If Rog calls your behavior “egregious” and “predatory” then you must’ve done something extremely vile. Watson’s camp is now willing to accept an eight-game ban and a $5 million fine, though it sounds like the league is done letting him dictate the conditions of his penalty. That said, those terms are still being worked out, and in the meantime, the Browns are operating like they still don’t know right from wrong.

The thing about trading valuable assets for a QB and then signing him to the richest deal in NFL history for any player is you want to see what you paid for. So regardless of the impending suspension, the fan backlash, and the general uneasiness that should be growing in Haslam’s conscience had his body developed that part of his brain, we’re going to see Watson, in a Browns’ uniform, on a football field, playing in game action before he’s served one second of his penance, or show one iota of remorse. Watson has categorically denied all of the accusations against him.

Does anyone outside of Cleveland think this is a good look? It’s not about optics for the Browns though. They spent boatloads to bring Mr. Problematic to town and now have to pretend to be on his side because if they don’t, it’s an admission that that signed away their soul for football.

The fanbase is split over this notion that it’s loyalty to the team above all else. Some of those supporters have the ethical compass of a sociopath, a few impressionable idiots still toe line of ownership, and then there are the children.

I remember when I found out my then-new NFL team, the St. Louis Rams, drafted my then-favorite player Lawrence Phillips. My dad, a diehard Nebraska football fan who passed that dedication onto me, wasn’t as excited as I was. Only 10 years old, I didn’t know anything about domestic violence. All I knew about Phillips was what I saw on TV, and he was as electric as any running back I’d watched in my short life as a football fan.

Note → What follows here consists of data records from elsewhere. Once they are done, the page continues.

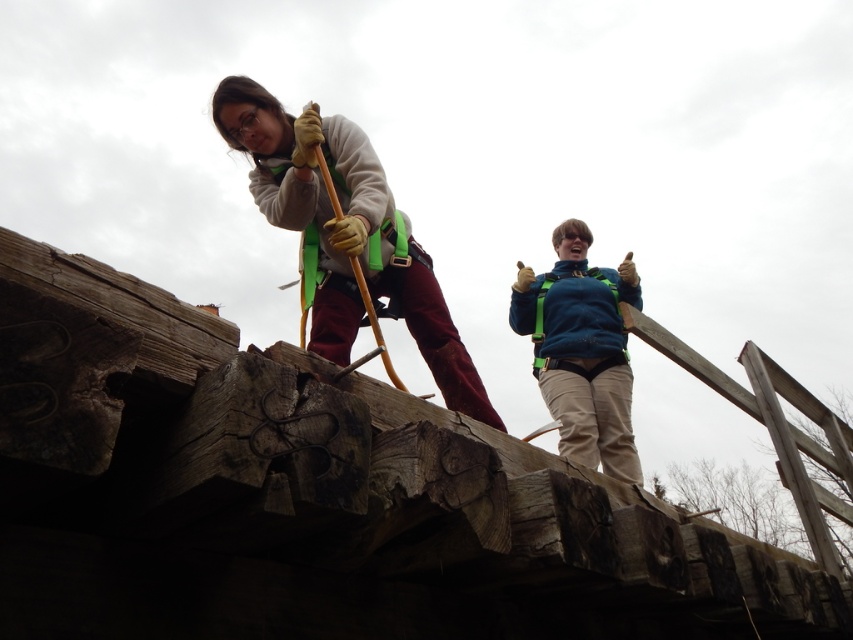 Describe the element at coordinates (346, 234) in the screenshot. I see `matte green safety harness at upper left` at that location.

Which is more to the right, matte green safety harness at upper left or teal fabric safety vest at upper center?

teal fabric safety vest at upper center

Is point (424, 323) positioned in front of point (544, 282)?

Yes, point (424, 323) is in front of point (544, 282).

Identify the location of matte green safety harness at upper left. (346, 234).

In the scene shown: Is matte green safety harness at upper left wider than blue fleece jacket at upper center?

Correct, the width of matte green safety harness at upper left exceeds that of blue fleece jacket at upper center.

Who is more forward, (399, 266) or (566, 241)?

Point (399, 266)

Where is `matte green safety harness at upper left`? The image size is (853, 640). matte green safety harness at upper left is located at coordinates (346, 234).

Which is below, blue fleece jacket at upper center or teal fabric safety vest at upper center?

blue fleece jacket at upper center

Is blue fleece jacket at upper center thinner than teal fabric safety vest at upper center?

No.

Where is `blue fleece jacket at upper center`? This screenshot has width=853, height=640. blue fleece jacket at upper center is located at coordinates (581, 349). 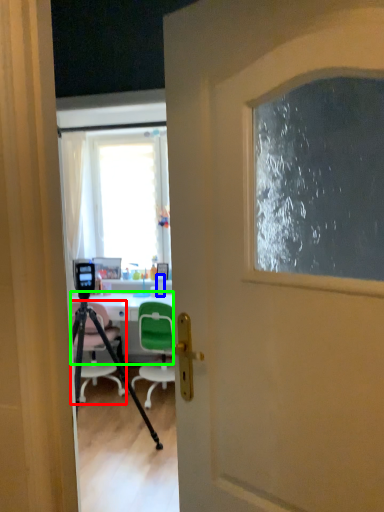 Question: Considering the real-world distances, which object is farthest from chair (highlighted by a red box)? bottle (highlighted by a blue box) or desk (highlighted by a green box)?

Choices:
 (A) bottle
 (B) desk

Answer: (A) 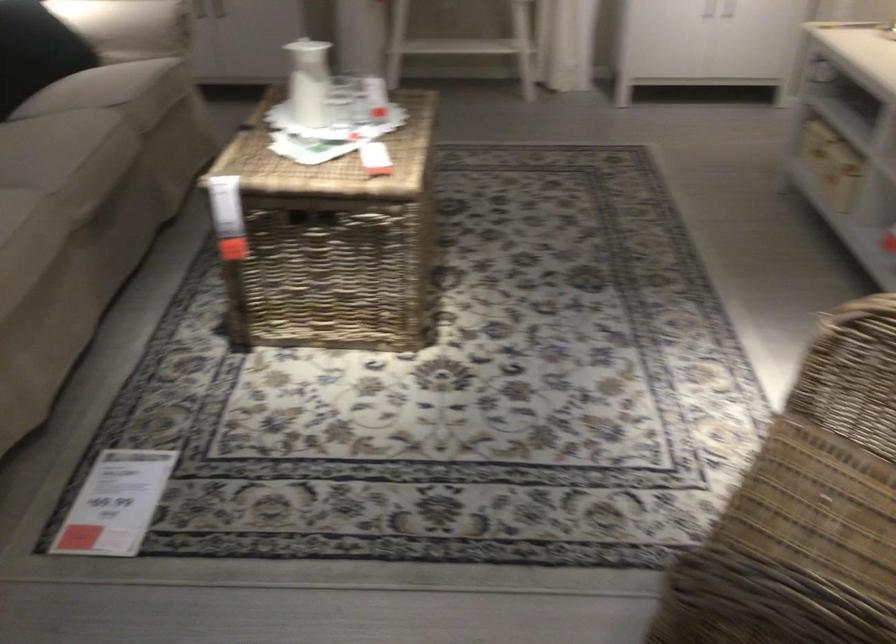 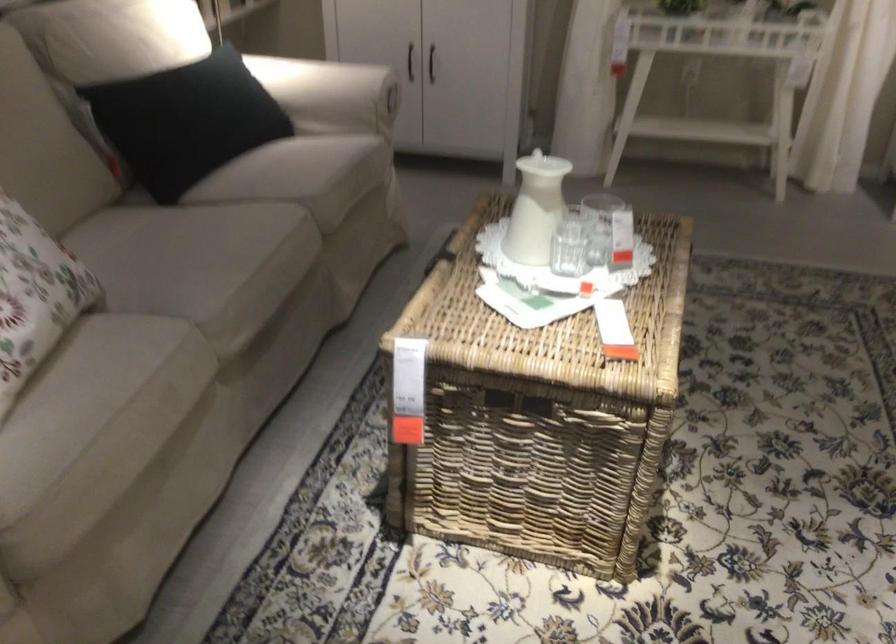 Question: The camera is either moving clockwise (left) or counter-clockwise (right) around the object. The first image is from the beginning of the video and the second image is from the end. Is the camera moving left or right when shooting the video?

Choices:
 (A) Left
 (B) Right

Answer: (B) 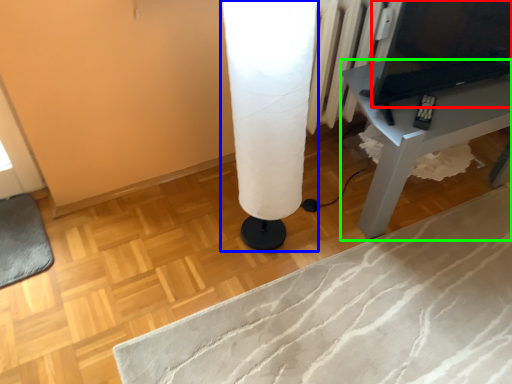 Question: Which object is positioned closest to computer (highlighted by a red box)? Select from table lamp (highlighted by a blue box) and table (highlighted by a green box).

Choices:
 (A) table lamp
 (B) table

Answer: (B)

I don’t fault my father for not filling in his young son about the horrific details of Phillips dragging a coed down flights of stairs by her hair, and I’m not going to blame any parent who doesn’t want Watson’s deviant behavior to be the jumping off point to a conversation about the birds and the bees.

Screaming, “Won’t somebody think of the children” always makes me think of Helen Lovejoy from The Simpsons, so I know I have a handful of pearls at the moment. Be that as it may, I’m so fucking over berating grown-ass Cleveland fans and front office execs, bereft of any moral standing, about Watson. So maybe appealing to their parental side will do what mounds of evidence have not.

I know I wouldn’t want my kid looking up to Ray Rice, Pacman Jones, Big Ben, or Lawrence Phillips. It’s difficult finding knowledge to impart from losing, but it’s a lot easier than trying to glean a life lesson from the Deshaun Watson situation.